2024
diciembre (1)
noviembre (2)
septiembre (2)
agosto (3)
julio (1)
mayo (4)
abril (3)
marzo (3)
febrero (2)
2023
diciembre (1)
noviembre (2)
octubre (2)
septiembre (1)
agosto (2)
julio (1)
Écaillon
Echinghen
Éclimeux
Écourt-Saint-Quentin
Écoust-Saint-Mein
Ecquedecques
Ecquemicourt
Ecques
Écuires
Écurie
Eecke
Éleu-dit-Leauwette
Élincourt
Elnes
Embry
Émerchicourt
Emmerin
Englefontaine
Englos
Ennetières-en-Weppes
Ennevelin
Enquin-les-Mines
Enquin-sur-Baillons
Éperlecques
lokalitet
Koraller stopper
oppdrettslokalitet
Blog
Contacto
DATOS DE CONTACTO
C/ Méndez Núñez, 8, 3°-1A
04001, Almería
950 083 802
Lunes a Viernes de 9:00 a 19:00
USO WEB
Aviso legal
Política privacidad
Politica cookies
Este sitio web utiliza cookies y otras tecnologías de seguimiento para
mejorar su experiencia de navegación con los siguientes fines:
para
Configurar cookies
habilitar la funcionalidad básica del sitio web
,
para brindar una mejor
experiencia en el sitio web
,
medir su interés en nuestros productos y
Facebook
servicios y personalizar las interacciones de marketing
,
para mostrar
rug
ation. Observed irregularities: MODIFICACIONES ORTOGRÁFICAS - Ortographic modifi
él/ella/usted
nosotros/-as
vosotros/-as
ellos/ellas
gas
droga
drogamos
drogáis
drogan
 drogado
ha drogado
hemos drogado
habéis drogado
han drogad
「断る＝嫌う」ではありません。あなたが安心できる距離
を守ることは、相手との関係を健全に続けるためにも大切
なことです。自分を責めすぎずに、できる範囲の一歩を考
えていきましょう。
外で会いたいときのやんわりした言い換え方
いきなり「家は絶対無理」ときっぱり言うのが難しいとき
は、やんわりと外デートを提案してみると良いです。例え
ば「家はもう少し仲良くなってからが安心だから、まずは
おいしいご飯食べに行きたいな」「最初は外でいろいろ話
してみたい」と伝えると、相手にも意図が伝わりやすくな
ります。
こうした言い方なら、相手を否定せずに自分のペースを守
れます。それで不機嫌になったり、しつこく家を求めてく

TASK TO COMPLETE: Once you have counted the lines above that hold the word "Enquin", report only that total.

RESULT OF THE TASK: 2